Encuentros variopintos

          En estas fechas navideñas cada año se produce un tsunami de encuentros variopintos. En algunos casos, son reuniones de personas que se ven a diario, pero en otros casos, se trata de aquellos que solo coinciden casualmente o incluso una sola vez cada mes de diciembre. Sin embargo, la situación no varía mucho, y el nivel de riesgo tampoco es muy diferente. Las comilonas típicas de la época, por alguna razón poco estudiada, tienen como efecto muy habitual un cierto grado de orgía de las emociones y las conductas. 

          Destacan en estos aquelarres las cenas de empresa. En ellas lo habitual es la división por facciones a modo de legiones romanas en formación antes de la batalla. El jefe imperator, situado en una de las cabeceras de la mesa principal, suele estar flanqueado por un par de pelotas o lameculos habituales en disputa con la amiguita con aspiraciones. Si se trata de jefa emperatriz empoderada, lo frecuente es una guardia pretoriana de amazonas feministas en busca de gestos o miradas inapropiadas de los machirulos salidos para tomarles la matrícula.

          Estos encuentros variopintos también se dan fuera del ámbito laboral: por ejemplo entre amigos, a veces divididos por sexos y otras veces de forma mixta, celebraciones entre familiares llegados de diferentes ciudades, o compartidos de forma más intima y secreta con amantes, e incluso con la otra familia a escondidas con los hijos no reconocidos. El mapa de posibilidades es tan amplio como lo son la cantidad de mentiras y fingimientos que se dan en estas fechas tan señaladas para el amor y la concordia.

          Pensaba esto por las posibilidades de estudio que tienen los personajes de estas escenas costumbristas. La magia que se produce debido a los efectos especiales provocados por el alcohol, los villancicos, la subida de azúcar en sangre, la bilis acumulada, el deseo insatisfecho y reprimido, la envidia, la complicidad, la tentación, la frustración, la exaltación de la amistad e incluso la imprudente confesión.

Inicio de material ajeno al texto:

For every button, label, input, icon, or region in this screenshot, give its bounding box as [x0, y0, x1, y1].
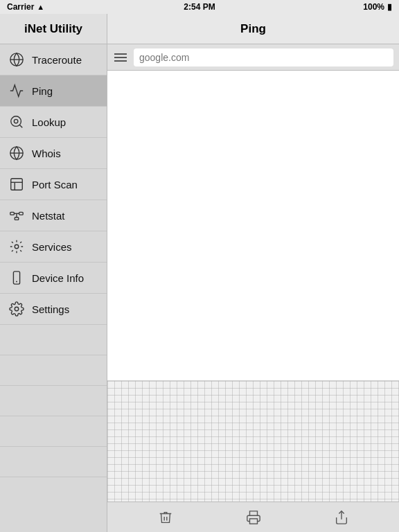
sidebar-empty-2 — [0, 355, 107, 386]
clear-icon — [158, 510, 173, 525]
traceroute-icon — [8, 51, 25, 68]
sidebar-item-ping[interactable]: Ping — [0, 76, 107, 107]
sidebar-item-deviceinfo[interactable]: Device Info — [0, 263, 107, 294]
grid-canvas — [107, 381, 399, 502]
chart-area — [107, 380, 399, 502]
svg-rect-21 — [249, 518, 257, 523]
svg-rect-7 — [11, 179, 23, 190]
share-icon — [334, 510, 349, 525]
ping-label: Ping — [32, 85, 53, 97]
sidebar-empty-5 — [0, 447, 107, 477]
svg-rect-11 — [19, 212, 23, 215]
sidebar-item-services[interactable]: Services — [0, 231, 107, 263]
lookup-icon — [8, 114, 25, 130]
settings-label: Settings — [32, 303, 69, 315]
status-right: 100% ▮ — [363, 2, 392, 12]
svg-point-2 — [11, 116, 21, 127]
app-header: iNet Utility Ping — [0, 14, 399, 44]
sidebar-item-portscan[interactable]: Port Scan — [0, 169, 107, 200]
sidebar-item-traceroute[interactable]: Traceroute — [0, 44, 107, 76]
sidebar-item-whois[interactable]: Whois — [0, 138, 107, 169]
svg-line-3 — [19, 125, 22, 127]
services-icon — [8, 238, 25, 255]
svg-point-18 — [15, 307, 19, 311]
sidebar-item-lookup[interactable]: Lookup — [0, 107, 107, 138]
input-bar — [107, 44, 399, 71]
settings-icon — [8, 301, 25, 317]
status-left: Carrier ▲ — [7, 2, 44, 12]
print-button[interactable] — [240, 505, 267, 530]
portscan-icon — [8, 176, 25, 193]
sidebar-empty-3 — [0, 386, 107, 416]
share-button[interactable] — [328, 505, 355, 530]
whois-label: Whois — [32, 148, 61, 159]
svg-rect-12 — [15, 218, 19, 220]
main-panel-title: Ping — [107, 14, 399, 44]
svg-point-4 — [14, 119, 17, 123]
whois-icon — [8, 145, 25, 161]
svg-rect-16 — [13, 272, 19, 284]
host-input[interactable] — [134, 48, 393, 66]
status-bar: Carrier ▲ 2:54 PM 100% ▮ — [0, 0, 399, 14]
sidebar-empty-4 — [0, 416, 107, 447]
battery-label: 100% — [363, 2, 384, 12]
content-area: Traceroute Ping Lookup — [0, 44, 399, 532]
app-container: iNet Utility Ping Traceroute — [0, 14, 399, 532]
main-content — [107, 44, 399, 532]
portscan-label: Port Scan — [32, 179, 78, 190]
deviceinfo-label: Device Info — [32, 272, 84, 284]
sidebar-item-netstat[interactable]: Netstat — [0, 200, 107, 231]
clear-button[interactable] — [152, 505, 179, 530]
sidebar-empty-1 — [0, 325, 107, 355]
ping-output — [107, 71, 399, 380]
app-title: iNet Utility — [0, 14, 107, 44]
netstat-icon — [8, 207, 25, 224]
carrier-label: Carrier — [7, 2, 34, 12]
status-time: 2:54 PM — [184, 2, 215, 12]
svg-point-15 — [15, 245, 19, 249]
bottom-toolbar — [107, 502, 399, 532]
svg-rect-10 — [10, 212, 15, 215]
lookup-label: Lookup — [32, 116, 66, 128]
deviceinfo-icon — [8, 269, 25, 286]
services-label: Services — [32, 241, 72, 253]
menu-button[interactable] — [113, 52, 128, 63]
sidebar: Traceroute Ping Lookup — [0, 44, 107, 532]
traceroute-label: Traceroute — [32, 54, 82, 66]
print-icon — [246, 510, 261, 525]
wifi-icon: ▲ — [37, 3, 44, 11]
netstat-label: Netstat — [32, 210, 65, 222]
ping-icon — [8, 82, 25, 99]
battery-icon: ▮ — [387, 2, 392, 12]
sidebar-item-settings[interactable]: Settings — [0, 294, 107, 325]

En definitiva, un totum revolutum de micro historias basadas en la parodia de las relaciones humanas.

          Yo creo que la culpa de todo esto la tiene el que inventó la pandereta, porque con ello, le dio motivos a Don Antonio Machado para mostrarnos como son, según su clarividente visión, estos encuentros variopintos. 

La España de charanga y pandereta,
cerrado y sacristía,
devota de Frascuelo y de María,
de espíritu burlón y de alma quieta,
ha de tener su mármol y su día,
su infalible mañana y su poeta.
El vano ayer engendrará un mañana
vacío y ¡por ventura! pasajero.

 

Invisibles

          Cuando era un niño soñaba o imaginaba las mismas cosas que muchos niños de la época, por ejemplo: ser invisible. Disfrutar de ese velo de impunidad que significa una presencia inadvertida, pero sin carga de voyerismo, hablo de una etapa de mi vida en la que aún era impúber. Se trataba, supongo, de conocer lo que otros hacían en mi ausencia y que, precisamente en mi presencia, evitaban hacer por algún motivo.

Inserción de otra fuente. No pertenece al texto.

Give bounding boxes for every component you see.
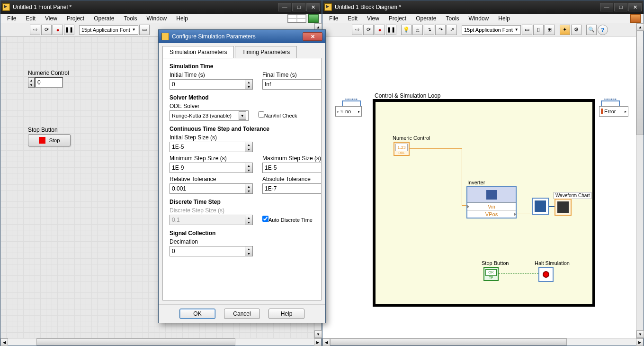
help-button[interactable]: Help — [268, 309, 304, 319]
pause-button[interactable]: ❚❚ — [64, 25, 74, 35]
spinner[interactable]: ▲▼ — [245, 183, 253, 194]
abort-button[interactable]: ● — [375, 25, 385, 35]
menu-view[interactable]: View — [363, 14, 383, 23]
cleanup2-button[interactable]: ⚙ — [571, 25, 581, 35]
inverter-node[interactable]: Vin VPos — [466, 186, 517, 219]
tab-simulation-parameters[interactable]: Simulation Parameters — [162, 46, 234, 58]
naninf-checkbox[interactable]: Nan/Inf Check — [258, 111, 314, 119]
stop-button[interactable]: Stop — [28, 134, 71, 146]
run-continuous-button[interactable]: ⟳ — [41, 25, 52, 35]
reorder-button[interactable]: ⊞ — [545, 25, 555, 35]
menu-operate[interactable]: Operate — [90, 14, 118, 23]
loop-input-probe[interactable]: ▸ ?!no▸ — [335, 106, 362, 117]
waveform-chart-node[interactable] — [555, 199, 572, 216]
block-diagram-titlebar[interactable]: Untitled 1 Block Diagram * — □ ✕ — [322, 0, 644, 14]
spinner[interactable]: ▲▼ — [245, 163, 253, 173]
maximize-button[interactable]: □ — [614, 3, 627, 11]
menu-file[interactable]: File — [3, 14, 20, 23]
run-button[interactable]: ⇨ — [352, 25, 362, 35]
menu-window[interactable]: Window — [143, 14, 171, 23]
simulation-loop[interactable]: Numeric Control 1.23 DBL Inverter Vin VP… — [373, 99, 595, 307]
retain-wire-button[interactable]: ⎌ — [412, 25, 423, 35]
inverter-vin-port[interactable]: Vin — [467, 202, 516, 210]
font-selector[interactable]: 15pt Application Font▼ — [79, 25, 138, 35]
stop-terminal[interactable]: OK TF — [483, 267, 499, 281]
menu-operate[interactable]: Operate — [412, 14, 440, 23]
inverter-vpos-port[interactable]: VPos — [467, 210, 516, 218]
vi-icon[interactable] — [308, 14, 319, 23]
step-over-button[interactable]: ↷ — [435, 25, 446, 35]
scroll-down-icon[interactable]: ▼ — [314, 330, 322, 338]
dialog-titlebar[interactable]: Configure Simulation Parameters ✕ — [159, 30, 325, 43]
initial-step-input[interactable] — [170, 142, 245, 152]
maximize-button[interactable]: □ — [292, 3, 305, 11]
help-button[interactable]: ? — [598, 25, 608, 35]
step-into-button[interactable]: ↴ — [424, 25, 434, 35]
rel-tol-input[interactable] — [170, 183, 245, 194]
loop-output-probe[interactable]: Error▸ — [599, 106, 628, 117]
scroll-left-icon[interactable]: ◀ — [322, 338, 330, 346]
highlight-exec-button[interactable]: 💡 — [401, 25, 411, 35]
v-scrollbar[interactable]: ▲▼ — [636, 23, 644, 338]
halt-simulation-node[interactable] — [538, 267, 554, 282]
menu-help[interactable]: Help — [494, 14, 514, 23]
simtime-chart-node[interactable] — [532, 198, 549, 215]
scroll-left-icon[interactable]: ◀ — [0, 338, 8, 346]
scroll-up-icon[interactable]: ▲ — [636, 23, 644, 31]
h-scrollbar[interactable]: ◀▶ — [0, 338, 322, 346]
menu-project[interactable]: Project — [385, 14, 410, 23]
ok-button[interactable]: OK — [179, 309, 215, 319]
ode-solver-select[interactable]: Runge-Kutta 23 (variable)▼ — [170, 110, 249, 121]
font-selector[interactable]: 15pt Application Font▼ — [462, 25, 521, 35]
align-button[interactable]: ▭ — [522, 25, 532, 35]
block-diagram-canvas[interactable]: Control & Simulation Loop ⊶⊶⊶ ▸ ?!no▸ Nu… — [322, 36, 644, 338]
minimize-button[interactable]: — — [600, 3, 613, 11]
tab-timing-parameters[interactable]: Timing Parameters — [235, 46, 297, 58]
pause-button[interactable]: ❚❚ — [386, 25, 396, 35]
scroll-down-icon[interactable]: ▼ — [636, 330, 644, 338]
final-time-input[interactable] — [262, 79, 322, 90]
cleanup-button[interactable]: ✦ — [560, 25, 570, 35]
scroll-right-icon[interactable]: ▶ — [314, 338, 322, 346]
auto-discrete-checkbox[interactable]: Auto Discrete Time — [262, 216, 314, 223]
abort-button[interactable]: ● — [53, 25, 63, 35]
numeric-control[interactable]: ▲▼ — [28, 77, 63, 88]
spin-down-icon[interactable]: ▼ — [28, 82, 34, 87]
min-step-input[interactable] — [170, 163, 245, 173]
initial-time-input[interactable] — [170, 79, 245, 90]
step-out-button[interactable]: ↗ — [447, 25, 457, 35]
abs-tol-input[interactable] — [262, 183, 322, 194]
menu-edit[interactable]: Edit — [22, 14, 39, 23]
distribute-button[interactable]: ▯ — [533, 25, 544, 35]
align-button[interactable]: ▭ — [139, 25, 150, 35]
numeric-spinner[interactable]: ▲▼ — [28, 77, 35, 88]
menu-tools[interactable]: Tools — [120, 14, 141, 23]
front-panel-titlebar[interactable]: Untitled 1 Front Panel * — □ ✕ — [0, 0, 322, 14]
spin-up-icon[interactable]: ▲ — [28, 78, 34, 82]
dialog-close-button[interactable]: ✕ — [303, 32, 322, 41]
grid-icon[interactable] — [287, 14, 306, 23]
spinner[interactable]: ▲▼ — [245, 246, 253, 256]
close-button[interactable]: ✕ — [306, 3, 320, 11]
vi-icon[interactable] — [630, 14, 641, 23]
menu-tools[interactable]: Tools — [442, 14, 463, 23]
decimation-input[interactable] — [170, 246, 245, 256]
run-continuous-button[interactable]: ⟳ — [363, 25, 374, 35]
numeric-input[interactable] — [35, 77, 63, 88]
spinner[interactable]: ▲▼ — [245, 79, 253, 90]
max-step-input[interactable] — [262, 163, 322, 173]
menu-file[interactable]: File — [325, 14, 342, 23]
menu-window[interactable]: Window — [465, 14, 493, 23]
search-button[interactable]: 🔍 — [586, 25, 597, 35]
numeric-terminal[interactable]: 1.23 DBL — [394, 142, 410, 156]
cancel-button[interactable]: Cancel — [224, 309, 260, 319]
run-button[interactable]: ⇨ — [30, 25, 40, 35]
h-scrollbar[interactable]: ◀▶ — [322, 338, 644, 346]
menu-view[interactable]: View — [41, 14, 61, 23]
scroll-right-icon[interactable]: ▶ — [636, 338, 644, 346]
menu-help[interactable]: Help — [172, 14, 192, 23]
close-button[interactable]: ✕ — [628, 3, 642, 11]
spinner[interactable]: ▲▼ — [245, 142, 253, 152]
menu-project[interactable]: Project — [63, 14, 88, 23]
menu-edit[interactable]: Edit — [344, 14, 361, 23]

          Lo que no sabía entonces es que los menganos de a pie como yo somos invisibles sin necesidad de capa o sortilegio alguno y que, nuestras vanidades, con frecuencia, no remontan ni la barra del bar del lobby de algún hotel de mala muerte, donde muchos famosos y exitosos de ayer beben y fuman un pitillo en el anonimato, apoyados sobre restos de espuma de cerveza y cabeceando las glorias pasadas sin lograr empitonarlas.

          Pensaba esto porque por estas fechas, los administradores del legado del inventor de la dinamita reparten sus famosos premios Nobel, entre ellos el de literatura. Yo, que más que escritor de medio pelo sin cabello me considero lector, me congratulo de que este año por fin el premio recaiga en alguien muy conocido, al menos para mí, porque lo he celebrado con alegría durante años. ¡Cuanto lo he bailado!

          Ya me sorprendió en su día que se lo dieran a Boy Dylan, aunque reconozco que sus letras llenas de ilusiones, porros y noches de farras tenían un valor literario sin precedentes. Nunca entendí muy bien que se negara a recoger el premio, pero sí pillara el kilo de billetes. Yo creo que estos escritores de la noche quizá ven las cosas en tinieblas.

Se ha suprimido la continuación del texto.